== Segment start ==

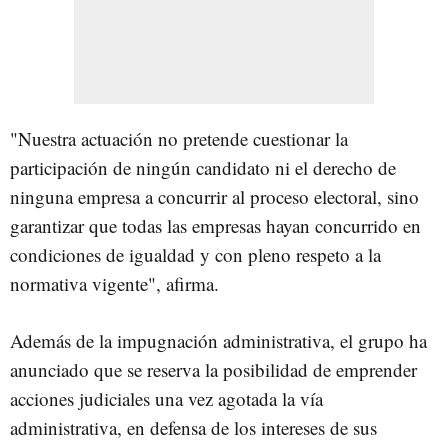
"Nuestra actuación no pretende cuestionar la
participación de ningún candidato ni el derecho de
ninguna empresa a concurrir al proceso electoral, sino
garantizar que todas las empresas hayan concurrido en
condiciones de igualdad y con pleno respeto a la
normativa vigente", afirma.
Además de la impugnación administrativa, el grupo ha
anunciado que se reserva la posibilidad de emprender
acciones judiciales una vez agotada la vía
administrativa, en defensa de los intereses de sus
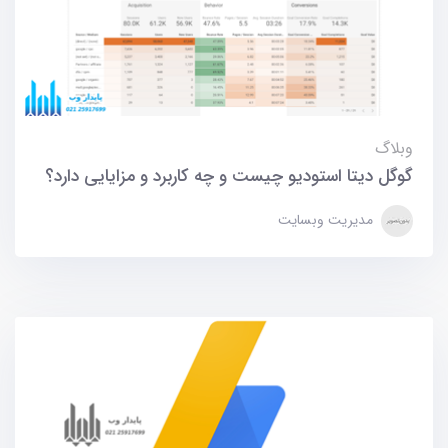
وبلاگ
گوگل دیتا استودیو چیست و چه کاربرد و مزایایی دارد؟
مدیریت وبسایت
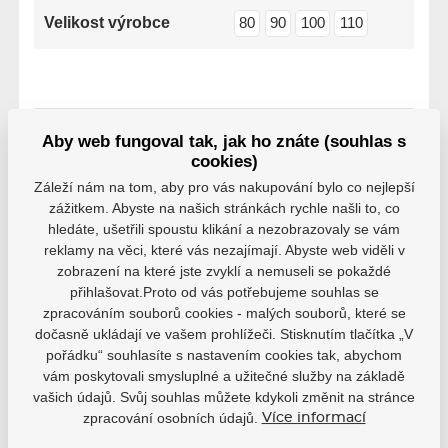
Velikost výrobce
80
90
100
110
Aby web fungoval tak, jak ho znáte (souhlas s
Varianty
cookies)
Záleží nám na tom, aby pro vás nakupování bylo co nejlepší
Senior, 100, L, WH26
zážitkem. Abyste na našich stránkách rychle našli to, co
EAN: 1700000069111
hledáte, ušetřili spoustu klikání a nezobrazovaly se vám
Skladem
reklamy na věci, které vás nezajímají. Abyste web viděli v
449 Kč
zobrazení na které jste zvyklí a nemuseli se pokaždé
přihlašovat.Proto od vás potřebujeme souhlas se
Senior, 110, XL, WH26
zpracováním souborů cookies - malých souborů, které se
EAN: 1700000069128
dočasně ukládají ve vašem prohlížeči. Stisknutím tlačítka „V
Skladem
449 Kč
pořádku“ souhlasíte s nastavením cookies tak, abychom
vám poskytovali smysluplné a užitečné služby na základě
Senior, 80, S, WH26
vašich údajů. Svůj souhlas můžete kdykoli změnit na stránce
EAN: 1700000069135
zpracování osobních údajů.
Více informací
Skladem
449 Kč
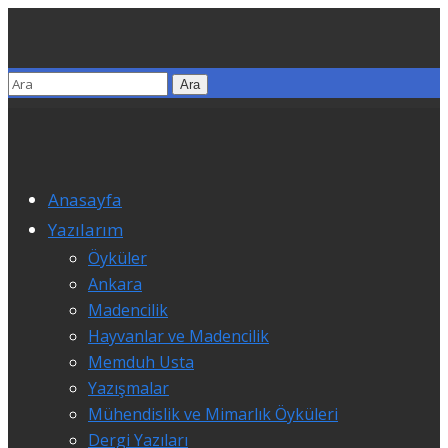
Anasayfa
Yazılarım
Öyküler
Ankara
Madencilik
Hayvanlar ve Madencilik
Memduh Usta
Yazışmalar
Mühendislik ve Mimarlık Öyküleri
Dergi Yazıları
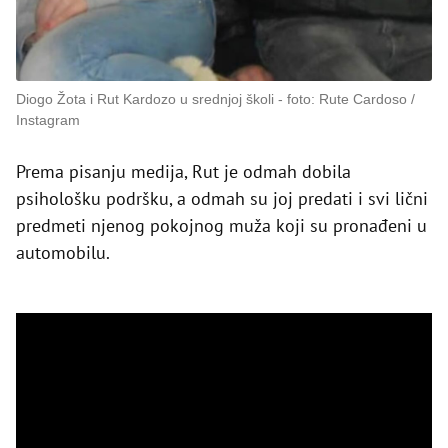
Diogo Žota i Rut Kardozo u srednjoj školi
foto: Rute Cardoso /
Instagram
Prema pisanju medija, Rut je odmah dobila
psihološku podršku, a odmah su joj predati i svi lični
predmeti njenog pokojnog muža koji su pronađeni u
automobilu.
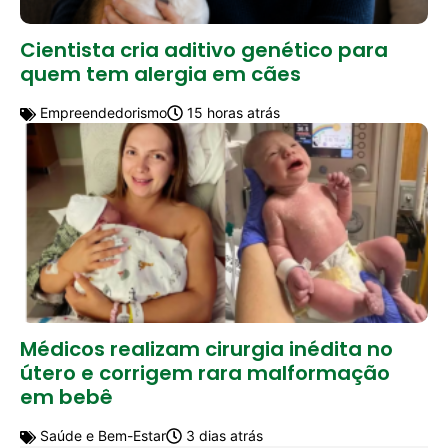
Cientista cria aditivo genético para
quem tem alergia em cães
Empreendedorismo
15 horas atrás
Médicos realizam cirurgia inédita no
útero e corrigem rara malformação
em bebê
Saúde e Bem-Estar
3 dias atrás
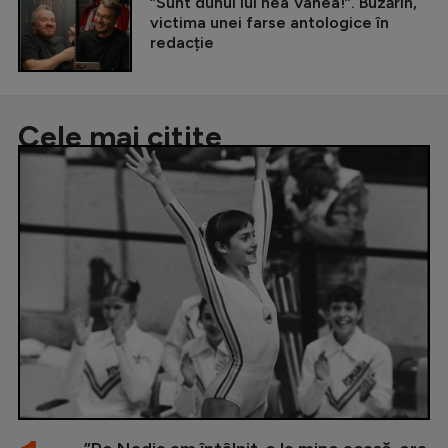
”Sunt duhul lui nea Vanea!”. Buzărin,
victima unei farse antologice în
redacție
Cele mai citite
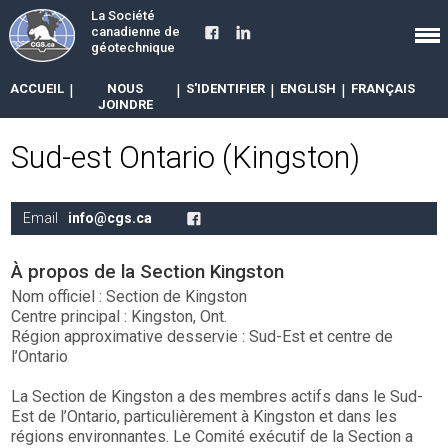
La Société
canadienne de
géotechnique
ACCUEIL
|
NOUS
|
S'IDENTIFIER
|
ENGLISH
|
FRANÇAIS
JOINDRE
Sud-est Ontario (Kingston)
Email
info@cgs.ca
À propos de la Section Kingston
Nom officiel : Section de Kingston
Centre principal : Kingston, Ont.
Région approximative desservie : Sud-Est et centre de
l’Ontario
La Section de Kingston a des membres actifs dans le Sud-
Est de l’Ontario, particulièrement à Kingston et dans les
régions environnantes. Le Comité exécutif de la Section a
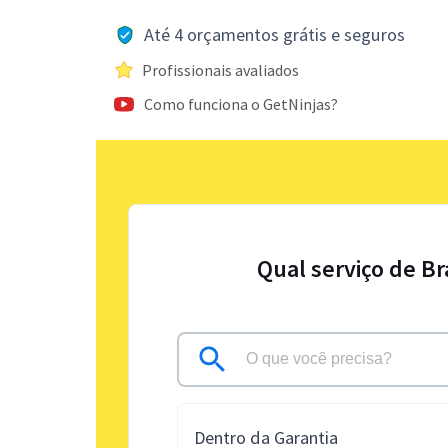
Até 4 orçamentos grátis e seguros
Profissionais avaliados
Como funciona o GetNinjas?
Qual serviço de B
Dentro da Garantia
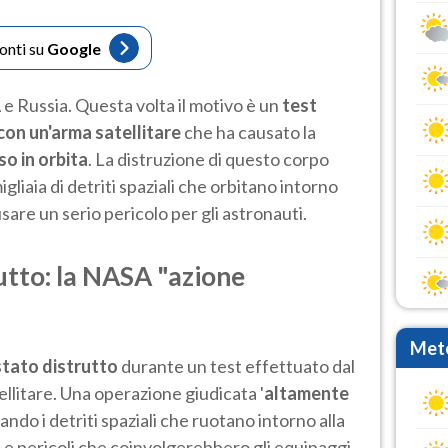
fonti su
Google
 Russia. Questa volta il motivo è un
test
on un'arma satellitare
che ha causato la
so in orbita
. La distruzione di questo corpo
gliaia di detriti spaziali che orbitano intorno
sare un serio pericolo per gli astronauti.
rutto: la NASA "azione
Mete
 stato distrutto
durante un test effettuato dal
llitare. Una operazione giudicata '
altamente
ndo i detriti spaziali che ruotano intorno alla
hi e pericoli che coinvolgerebbero gli equipaggi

== Segment end ==

Could you copy each line from the listing that has the word "Abyste" in it?

- **Output**:
zážitkem. Abyste na našich stránkách rychle našli to, co
reklamy na věci, které vás nezajímají. Abyste web viděli v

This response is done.